L’offre prémium de Deezer sera désormais accessible aux Américains au prix de 10 dollars par mois. Selon plusieurs sources, Spotify aurait dépensé plus de 200 millions de dollars (181,6 millions d’euros) pour assurer son implantation aux États-Unis. Pour réussir sur le territoire américain, Deezer mise sur la qualité de son offre, de 40 millions de titres, plus large que celle de ses concurrents.

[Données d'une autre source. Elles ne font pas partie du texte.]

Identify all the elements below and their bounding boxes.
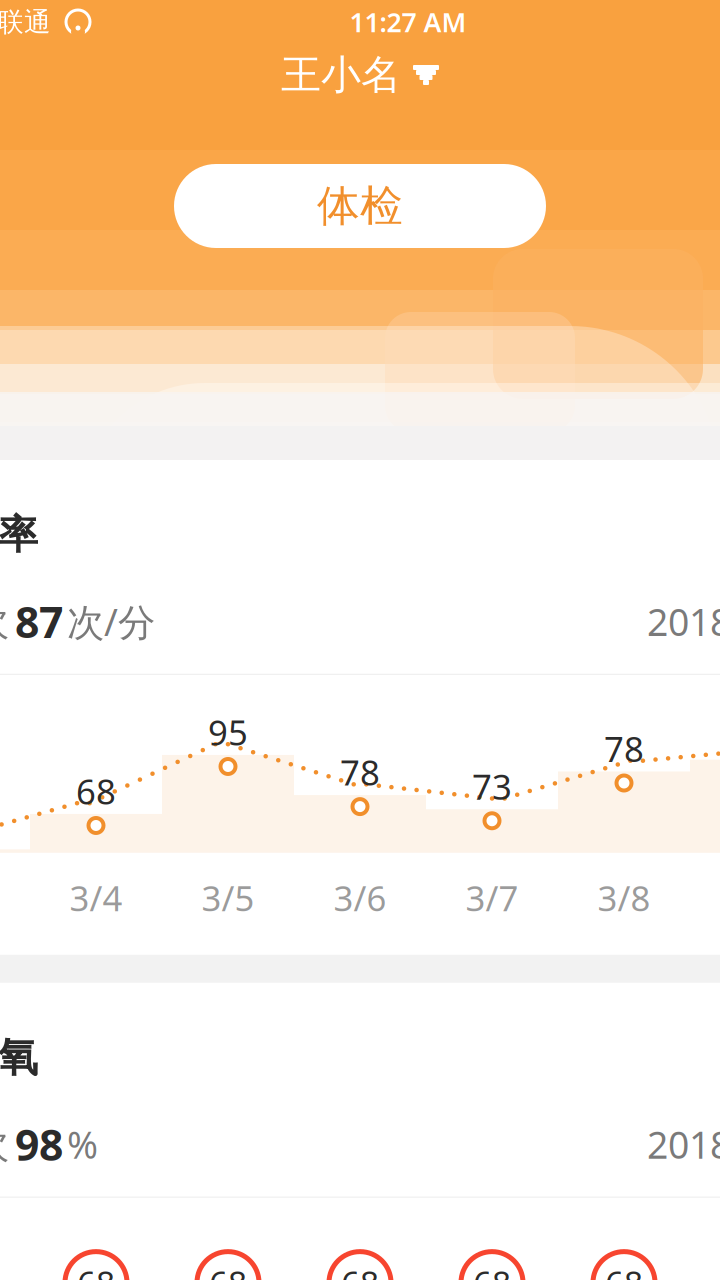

Le pari est loin d’être gagné. Pour l’instant, aucun des deux services européens de streaming n’est rentable. En 2014, Deezer a perdu 27 millions d’euros, pour un chiffre d’affaires de 142 millions, et il a dû renoncer à son introduction en Bourse en octobre 2015. Mais cela ne l’a pas empêché de lever 100 millions de dollars en janvier 2016. La course à la taille constitue un enjeu essentiel pour qui veut rester dans le Top cinq des services de streaming mondiaux.

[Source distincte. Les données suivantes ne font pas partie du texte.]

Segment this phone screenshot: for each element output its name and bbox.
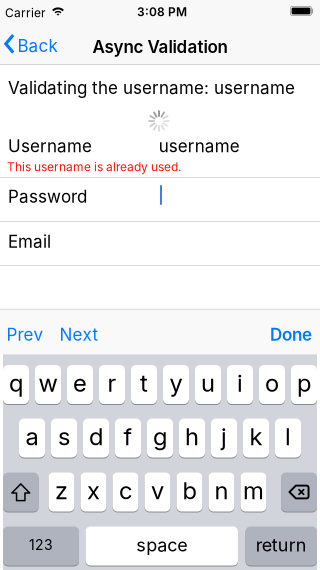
button[interactable]: n [208,472,234,512]
button[interactable]: l [275,418,301,458]
button[interactable]: q [3,365,29,404]
staticText: r [108,368,116,398]
staticText: c [119,476,132,505]
button[interactable]: a [19,418,45,458]
staticText: space [136,534,187,556]
staticText: 3:08 PM [137,5,187,19]
button[interactable]: d [83,418,109,458]
button[interactable]: i [227,365,253,404]
staticText: y [170,368,182,398]
staticText: h [185,422,199,451]
button[interactable]: f [115,418,141,458]
staticText: a [26,422,38,451]
staticText: v [151,476,164,505]
button[interactable]: z [48,472,74,512]
button[interactable]: Prev [6,324,44,345]
staticText: t [140,368,148,398]
button[interactable]: g [147,418,173,458]
button[interactable]: j [211,418,237,458]
button[interactable]: Shift [3,472,38,512]
staticText: d [89,422,103,451]
staticText: b [182,476,196,505]
button[interactable]: space [86,526,238,566]
staticText: Async Validation [92,36,228,57]
button[interactable]: return [246,526,317,566]
staticText: f [124,422,132,451]
staticText: z [55,476,68,505]
staticText: s [58,422,70,451]
button[interactable]: y [163,365,189,404]
staticText: Username [8,136,92,156]
staticText: return [256,534,307,556]
button[interactable]: o [259,365,285,404]
button[interactable]: e [67,365,93,404]
staticText: m [243,476,264,505]
staticText: Prev [6,324,44,345]
staticText: Carrier [5,6,46,20]
staticText: Email [8,231,51,252]
button[interactable]: Delete [281,472,317,512]
staticText: l [285,422,291,451]
button[interactable]: Done [270,324,312,345]
button[interactable]: v [144,472,170,512]
button[interactable]: Back [0,20,58,56]
button[interactable]: m [240,472,266,512]
staticText: x [87,476,100,505]
staticText: Done [270,324,312,345]
button[interactable]: p [291,365,317,404]
staticText: n [214,476,228,505]
button[interactable]: b [176,472,202,512]
button[interactable]: r [99,365,125,404]
staticText: e [73,368,87,398]
staticText: p [297,368,311,398]
button[interactable]: k [243,418,269,458]
staticText: Password [8,186,87,207]
staticText: Back [18,36,58,56]
button[interactable]: w [35,365,61,404]
staticText: w [38,368,58,398]
staticText: i [237,368,243,398]
staticText: j [221,422,227,451]
staticText: q [9,368,23,398]
staticText: 123 [29,536,53,553]
button[interactable]: Numbers [3,526,79,566]
button[interactable]: c [112,472,138,512]
staticText: This username is already used. [7,160,181,174]
button[interactable]: Next [60,324,98,345]
staticText: k [250,422,262,451]
staticText: u [201,368,215,398]
button[interactable]: h [179,418,205,458]
button[interactable]: u [195,365,221,404]
staticText: username [159,136,240,156]
button[interactable]: s [51,418,77,458]
button[interactable]: t [131,365,157,404]
staticText: g [153,422,167,451]
staticText: Validating the username: username [8,78,295,98]
staticText: Next [60,324,98,345]
staticText: o [265,368,279,398]
button[interactable]: x [80,472,106,512]
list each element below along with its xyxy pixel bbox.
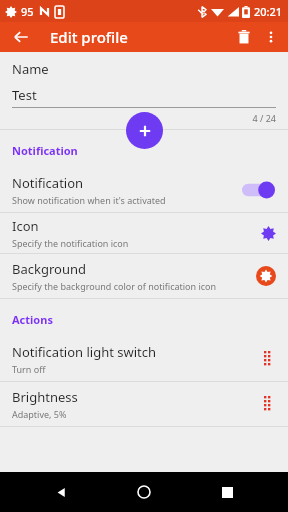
staticText: Brightness — [12, 388, 78, 406]
staticText: 20:21 — [254, 4, 283, 19]
other: Reorder — [260, 349, 276, 369]
staticText: Notification — [12, 174, 84, 192]
button[interactable]: Notification light switch — [0, 337, 288, 381]
staticText: Adaptive, 5% — [12, 408, 67, 420]
button[interactable]: Back — [39, 472, 83, 512]
staticText: 4 / 24 — [12, 112, 276, 124]
staticText: Edit profile — [50, 27, 128, 47]
staticText: Notification light switch — [12, 343, 157, 361]
button[interactable]: Notification toggle — [242, 180, 276, 200]
button[interactable]: Icon — [0, 213, 288, 253]
button[interactable]: Delete — [230, 23, 258, 51]
staticText: Icon — [12, 217, 39, 235]
button[interactable]: Background — [0, 254, 288, 298]
button[interactable]: Brightness — [0, 382, 288, 426]
staticText: Specify the background color of notifica… — [12, 280, 217, 292]
staticText: Show notification when it's activated — [12, 194, 166, 206]
staticText: Turn off — [12, 363, 46, 375]
button[interactable]: Home — [122, 472, 166, 512]
button[interactable]: Add action — [126, 112, 163, 149]
button[interactable]: Name — [0, 52, 288, 129]
staticText: Specify the notification icon — [12, 237, 129, 249]
other: Reorder — [260, 394, 276, 414]
button[interactable]: Notification — [0, 168, 288, 212]
staticText: Notification — [12, 143, 78, 158]
staticText: Name — [12, 60, 49, 78]
staticText: Test — [12, 86, 37, 104]
button[interactable]: Back — [8, 24, 34, 50]
staticText: Background — [12, 260, 86, 278]
staticText: Actions — [12, 312, 53, 327]
staticText: 95 — [21, 4, 34, 19]
button[interactable]: More options — [258, 24, 284, 50]
button[interactable]: Recent apps — [205, 472, 249, 512]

Source : « Deezer à l’assaut des États-Unis, premier marché de la musique » (Alain Beuve-Méry), Le Monde, 21 juillet 2016, p. 15.
Les artistes musicaux les mieux payés en 2016 et les conséquences pour les festivals en France
Le magazine américain Forbes vient de publier sa liste des 100 célébrités qui ont gagné le plus pendant les douze derniers mois. Je n’ai retenu de cette liste que les noms des artistes musicaux, en écartant les sportifs, les comédiens, et autres personnalités médiatiques. En millions de dollars :
1. Taylor Swift, $170 ; 2. One Direction (boy band), $110 ; 9. Adèle, $80,5 ; 12. Madonna, $76 ; 13. Rihanna, $75 ; 17. AC/DC, $67,5 ; 18. Rolling Stones, $66,5 ; 21. Calvin Harris (DJ), $63 ; 22. Diddy (rappeur), $62 ; 24. Bruce Springsteen, $60,5 ; 25. Paul McCartney, $56,5 ; 26. Justin Bieber, $56 ; 31. U2, $55 ; 34. Beyonce, $54 ; 36. Jay-Z (rappeur), $53,5 ; 44. Muse, $49 ; 45. Foo Fighters, $48,5 ; 54. Bigbang (boy band, Corée du Sud), $44 ; 61. Elton John, $42 ; 63.= Dr Dre (rappeur), $41 ; 63.= Katy Perry, $41 ; 66. Jimmy Buffet (chanteur country), $40,5 ; 69. Drake (rappeur), $38,5 ; 99. Britney Spears, $30,5.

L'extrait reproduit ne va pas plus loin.